Speculators increased wagers on higher U.S. gasoline prices by the most since February as refinery closures constricted supply.
The net-long position jumped 45 percent from a four-year low as hedge funds pared record short bets and added long wagers for the first time in six weeks, weekly U.S. Commodity Futures Trading Commission data through Sept. 23 show.
Refineries in eastern Canada and Texas shut gasoline units for unplanned repairs as others began seasonal maintenance. Futures contracts for October traded at the highest premium to November since 2012, reflecting heightened concern about supply. The closures threaten the retreat at the pump that has drivers paying the lowest late-September prices since 2010.
“People have covered their positions or moved away from short to long,” Amrita Sen, chief oil analyst at Energy Aspects Ltd. in London, said by phone Sept. 26. “There’s a huge amount of FCC outages in North America at the moment,” she said, referring to fluid catalytic crackers that make gasoline.

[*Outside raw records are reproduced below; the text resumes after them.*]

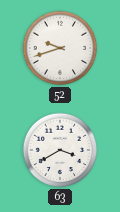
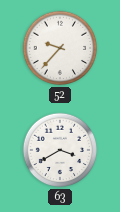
52: 9:42 -> 9:37
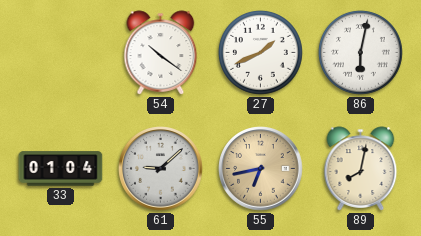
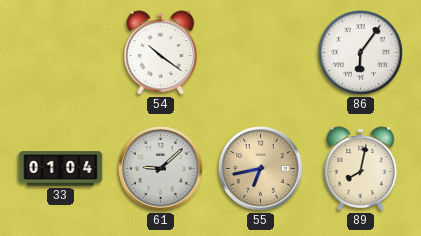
27: 1:41 -> none
86: 6:02 -> 6:06
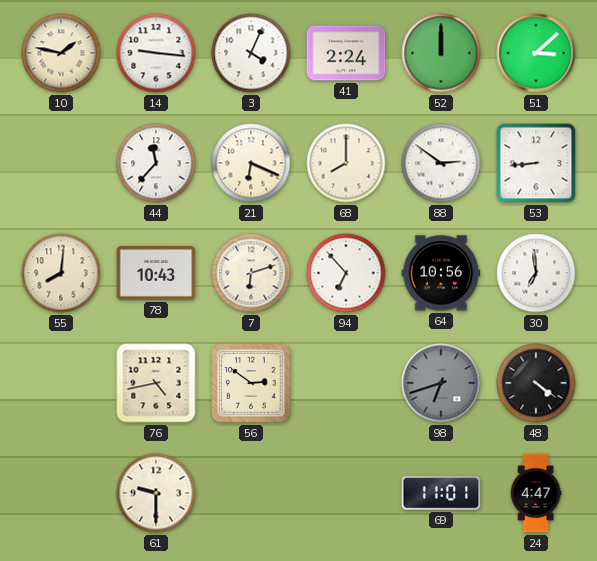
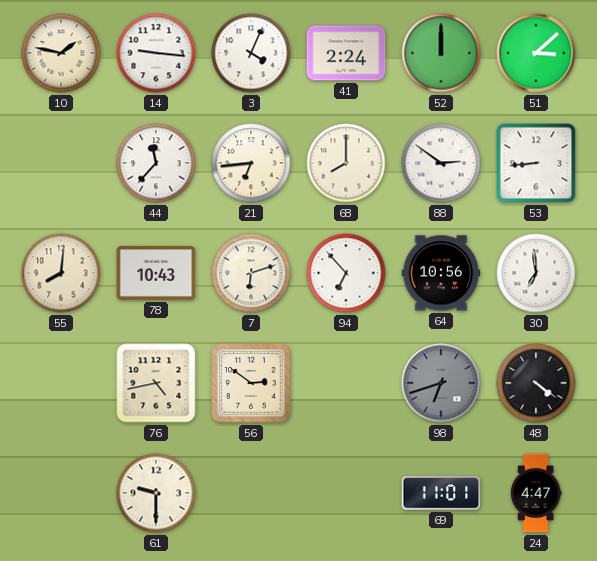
21: 6:19 -> 6:44
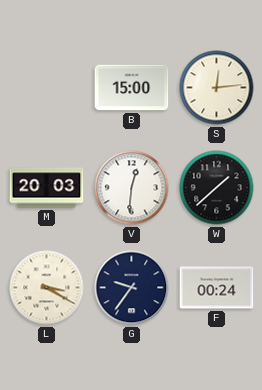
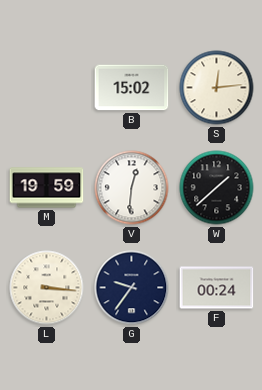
B: 15:00 -> 15:02
M: 20:03 -> 19:59
L: 3:20 -> 3:16
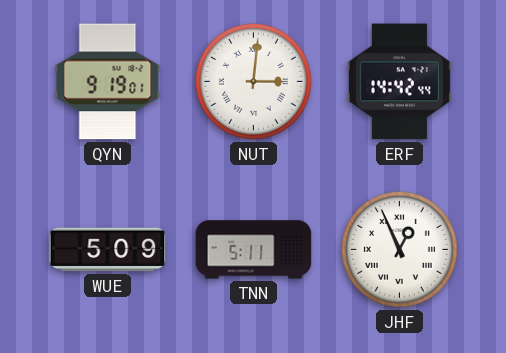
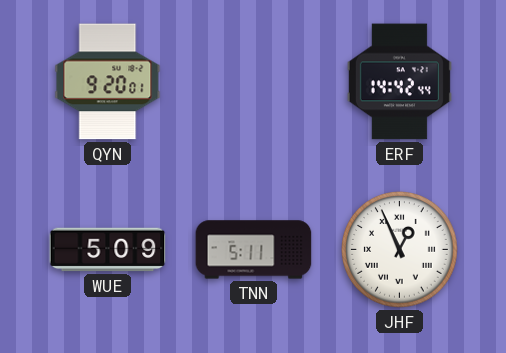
QYN: 9:19 -> 9:20
NUT: 3:01 -> none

Gasoline for October delivery gained 6.99 cents, or 2.7 percent, to $2.6287 a gallon on the New York Mercantile Exchange in the period covered by the CFTC report. The contract gained 1.1 percent to $2.6901 in today’s electronic trading.
Retail prices rose in the three days ended Sept. 24, stemming a 16-day decline. The national average was $3.337 on yesterday, according to Heathrow, Florida-based AAA, the largest U.S. motoring group.